Steve Goldsmith and Susan Crawford Discuss The Responsive City

October 31, 2014
Steve Goldsmith and Susan Crawford Discuss The Responsive City

By Alexa Easton, Communications Intern 

On October 7, 2014, Harvard Kennedy School Professor Steve Goldsmith and Harvard Law School Visiting Professor Susan Crawford were joined by First Cabinet-level CIO for the City of Boston, Bill Oates, to discuss Goldsmith and Crawford’s new book, The Responsive City, at the Ash Center.  A series of case studies highlighting the work of municipal leaders in several cities, the book serves as a guide for how data and strong leadership can be used to improve city governments and generate active, valuable civic engagement.

Ash Center Director Anthony Saich moderated the discussion and began by noting a central theme of the book— that governments’ complicated and outdated organizational systems underlie many civic challenges.  “Government must get out of its own way,” he concluded.

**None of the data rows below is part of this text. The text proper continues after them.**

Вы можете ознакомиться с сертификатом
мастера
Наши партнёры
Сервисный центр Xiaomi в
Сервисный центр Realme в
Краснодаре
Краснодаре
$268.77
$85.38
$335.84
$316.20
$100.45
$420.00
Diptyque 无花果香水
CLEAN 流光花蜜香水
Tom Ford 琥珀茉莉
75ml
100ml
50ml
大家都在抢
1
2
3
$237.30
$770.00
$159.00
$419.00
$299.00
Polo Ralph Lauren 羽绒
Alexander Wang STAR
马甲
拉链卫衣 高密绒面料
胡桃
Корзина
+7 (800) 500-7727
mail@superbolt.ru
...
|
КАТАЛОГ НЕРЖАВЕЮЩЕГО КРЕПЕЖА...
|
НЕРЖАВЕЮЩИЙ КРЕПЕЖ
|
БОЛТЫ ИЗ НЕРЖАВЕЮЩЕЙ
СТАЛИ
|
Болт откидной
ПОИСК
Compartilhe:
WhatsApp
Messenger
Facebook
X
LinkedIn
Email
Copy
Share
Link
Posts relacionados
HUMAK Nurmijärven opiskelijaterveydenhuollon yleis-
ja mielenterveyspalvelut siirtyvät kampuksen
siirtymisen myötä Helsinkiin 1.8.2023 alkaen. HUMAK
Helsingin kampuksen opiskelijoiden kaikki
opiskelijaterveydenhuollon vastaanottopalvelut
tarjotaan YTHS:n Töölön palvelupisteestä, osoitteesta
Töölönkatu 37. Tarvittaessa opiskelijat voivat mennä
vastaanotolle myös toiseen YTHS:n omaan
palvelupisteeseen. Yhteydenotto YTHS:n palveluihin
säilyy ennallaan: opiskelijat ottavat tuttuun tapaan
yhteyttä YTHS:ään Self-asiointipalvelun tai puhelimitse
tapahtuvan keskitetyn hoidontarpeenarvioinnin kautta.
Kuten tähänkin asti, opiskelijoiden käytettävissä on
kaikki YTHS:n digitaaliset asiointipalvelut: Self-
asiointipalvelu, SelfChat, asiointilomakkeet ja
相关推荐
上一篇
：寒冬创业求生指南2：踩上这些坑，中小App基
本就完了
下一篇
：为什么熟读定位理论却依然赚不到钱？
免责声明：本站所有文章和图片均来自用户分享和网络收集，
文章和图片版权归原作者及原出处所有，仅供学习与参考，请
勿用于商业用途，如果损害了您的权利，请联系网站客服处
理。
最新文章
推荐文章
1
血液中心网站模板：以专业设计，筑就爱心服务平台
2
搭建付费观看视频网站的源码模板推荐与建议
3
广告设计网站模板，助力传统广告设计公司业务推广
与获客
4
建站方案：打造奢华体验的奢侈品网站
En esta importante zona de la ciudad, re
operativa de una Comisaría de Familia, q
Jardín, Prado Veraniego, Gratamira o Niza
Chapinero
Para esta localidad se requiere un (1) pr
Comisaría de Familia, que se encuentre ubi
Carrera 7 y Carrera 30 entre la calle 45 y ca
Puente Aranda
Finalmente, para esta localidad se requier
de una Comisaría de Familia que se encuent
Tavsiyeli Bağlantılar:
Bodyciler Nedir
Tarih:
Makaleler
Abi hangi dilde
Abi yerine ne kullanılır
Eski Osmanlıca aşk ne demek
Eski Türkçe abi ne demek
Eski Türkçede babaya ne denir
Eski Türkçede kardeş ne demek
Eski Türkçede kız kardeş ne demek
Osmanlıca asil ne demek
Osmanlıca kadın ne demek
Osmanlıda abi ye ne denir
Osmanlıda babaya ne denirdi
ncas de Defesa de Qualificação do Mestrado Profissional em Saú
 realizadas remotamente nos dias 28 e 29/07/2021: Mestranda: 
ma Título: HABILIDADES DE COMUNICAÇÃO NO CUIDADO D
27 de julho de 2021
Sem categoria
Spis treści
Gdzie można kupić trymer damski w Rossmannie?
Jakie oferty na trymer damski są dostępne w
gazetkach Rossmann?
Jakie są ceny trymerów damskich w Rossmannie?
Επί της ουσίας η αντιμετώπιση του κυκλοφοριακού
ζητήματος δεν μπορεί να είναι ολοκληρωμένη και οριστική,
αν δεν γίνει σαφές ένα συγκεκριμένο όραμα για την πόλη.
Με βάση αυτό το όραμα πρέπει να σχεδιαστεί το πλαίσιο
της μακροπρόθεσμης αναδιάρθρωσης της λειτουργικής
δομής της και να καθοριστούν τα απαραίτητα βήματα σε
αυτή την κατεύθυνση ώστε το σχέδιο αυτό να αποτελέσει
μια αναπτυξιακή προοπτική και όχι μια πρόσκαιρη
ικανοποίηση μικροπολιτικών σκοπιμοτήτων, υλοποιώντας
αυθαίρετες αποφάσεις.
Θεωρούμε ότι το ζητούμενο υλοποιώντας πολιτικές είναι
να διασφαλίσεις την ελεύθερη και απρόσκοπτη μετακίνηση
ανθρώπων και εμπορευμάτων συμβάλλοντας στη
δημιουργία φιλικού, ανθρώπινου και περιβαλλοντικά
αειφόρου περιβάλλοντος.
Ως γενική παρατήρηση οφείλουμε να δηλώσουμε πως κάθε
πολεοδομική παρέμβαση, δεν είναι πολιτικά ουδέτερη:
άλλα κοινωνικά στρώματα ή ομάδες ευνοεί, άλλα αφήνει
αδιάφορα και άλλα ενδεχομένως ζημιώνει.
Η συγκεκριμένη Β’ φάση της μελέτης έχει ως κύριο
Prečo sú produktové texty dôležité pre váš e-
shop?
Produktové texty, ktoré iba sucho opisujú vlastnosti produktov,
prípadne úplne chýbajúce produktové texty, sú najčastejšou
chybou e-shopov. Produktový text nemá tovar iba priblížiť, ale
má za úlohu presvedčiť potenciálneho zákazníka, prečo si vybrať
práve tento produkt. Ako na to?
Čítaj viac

Goldsmith, director of the Data-Smart City Solutions initiative at the Harvard Kennedy School, described governments’ struggle to utilize modern technology and effective data tools.  He stated that although it is “the responsibility of the structures of government to deliver data in a way that provides better information,” most city governments are failing to deliver this vital service.

Government, Goldsmith explained, needs to transform structurally in an effort to mirror the way society works. Its rigid operations oppose the flexibility of citizens living in a community, which creates gaps between city services and those who rely on them. “We organize government vertically and people live horizontally,” he said. 

Susan Crawford, co-director of Harvard’s Berkman Center for Internet & Society, elaborated on Goldsmith’s vision of a more interactive relationship between government and citizens. She used the example of Boston’s recent effort to engage residents through Citizens Connect, an app allowing users to report neighborhood blights, like potholes, graffiti, and broken traffic lights. 

Although research shows that citizens do not value reporting municipal problems because they perceive it to be complaining or futile in the event the issue goes unresolved, this new technology offers citizens an effective and anonymous way to improve their community in real-time. “When we have some sense of the role of government in our lives, we can do lots of small things well, which gives the city a chance to do the big things we’re going to have to do to survive,” said Crawford. 

With an estimated three-fourths of the world’s population living in cities by 2050, city governments have an urgent need to bolster their technical services, data collection processes, and avenues for fostering civic engagement. While there is still much to improve upon, Crawford believes that the U.S. is at a significant turning point with recent technical innovations, getting us closer to the ideal of “sustainable cities that are a pleasure to live in.” 

Oates, a longtime municipal official, spoke about his experience working with the late Mayor Menino as a testament to the need for strong leadership and the power of trust. “As a proponent of citizen engagement,” he said. “The Mayor built trust with individual Bostonians which led to enormous trust from the entire city.”  City governments, Oates said, should follow Menino’s lead by focusing on people, reflecting the diversity of the city, and engaging in-person in order to build citizens’ trust.

While building relationships face-to-face was one of Menino’s most admired practices, Oates emphasized the importance of using social media and modern technology to engage with today’s urban population.  He explained how instrumental social media can be in disseminating information in the event of a major citywide event or tragedy, such as the 2013 Boston Marathon bombing. 

Saich ended the discussion by broaching several questions touched upon by the panel: Is it feasible to institute sweeping changes to organizational systems that government employees have been working with for over twenty years? How can we make city residents comfortable sharing their data to achieve a public good?